Wednesday, May 18, 2016

FBI director laments the 'viral video effect'

FBI Director James Comey is again sounding the alarm about a surge in murders in several American cities and is publicly complaining that the problem isn't getting much national media attention because the victims are minorities who live in particular neighborhoods, reported Politico.
"I was very worried about it last fall and I am in many ways more worried," Comey told reporters during a question-and-answer session at FBI headquarters Wednesday. "The numbers are not only going up, they're continuing to go up faster than they were going up last year. And I worry very much it's a problem that most of America can drive around....I don't know what the answer is, but, holy cow, do we have a problem."
The FBI chief has acknowledged that the surge in murders is perplexing in several respects, including the fact that some cities have not seen any uptick while others are experiencing a shocking level of violence.
"Why does Dallas see a dramatic spike and Houston doesn't?...The map and the calendar makes no sense," Comey said. "It's a complicated, hard issue, but the stakes couldn't be higher. A whole lot of people are dying. I don't want to drive around it."
Comey said the FBI is working with police in several cities to try to improve relationships between minority communities and police.
The FBI director acknowledged he still has no hard proof that attention to police-involved shootings and other instances of alleged abuse has changed the policing dynamic. But he said he continues to hear that from officers informally.

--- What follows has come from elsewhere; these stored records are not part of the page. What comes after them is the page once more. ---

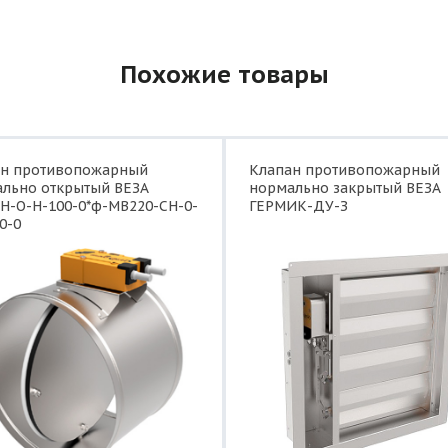
Похожие товары
ан противопожарный
Клапан противопожарный
льно открытый ВЕЗА
нормально закрытый ВЕЗА
Н-О-Н-100-0*ф-МВ220-СН-0-
ГЕРМИК-ДУ-З
0-0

"What I'm talking about is sort of the viral video effect....Changes in the way police may be acting and in the way communities may be acting in terms of how much information they share with police could well be at the heart of this or could well be an important factor in this," Comey said. "I think it is the potential effect of marginal pullbacks by lots and lots of police officers that is changing some cities. I continue to hear that privately.....I've heard it in lots of conversations privately with police leaders."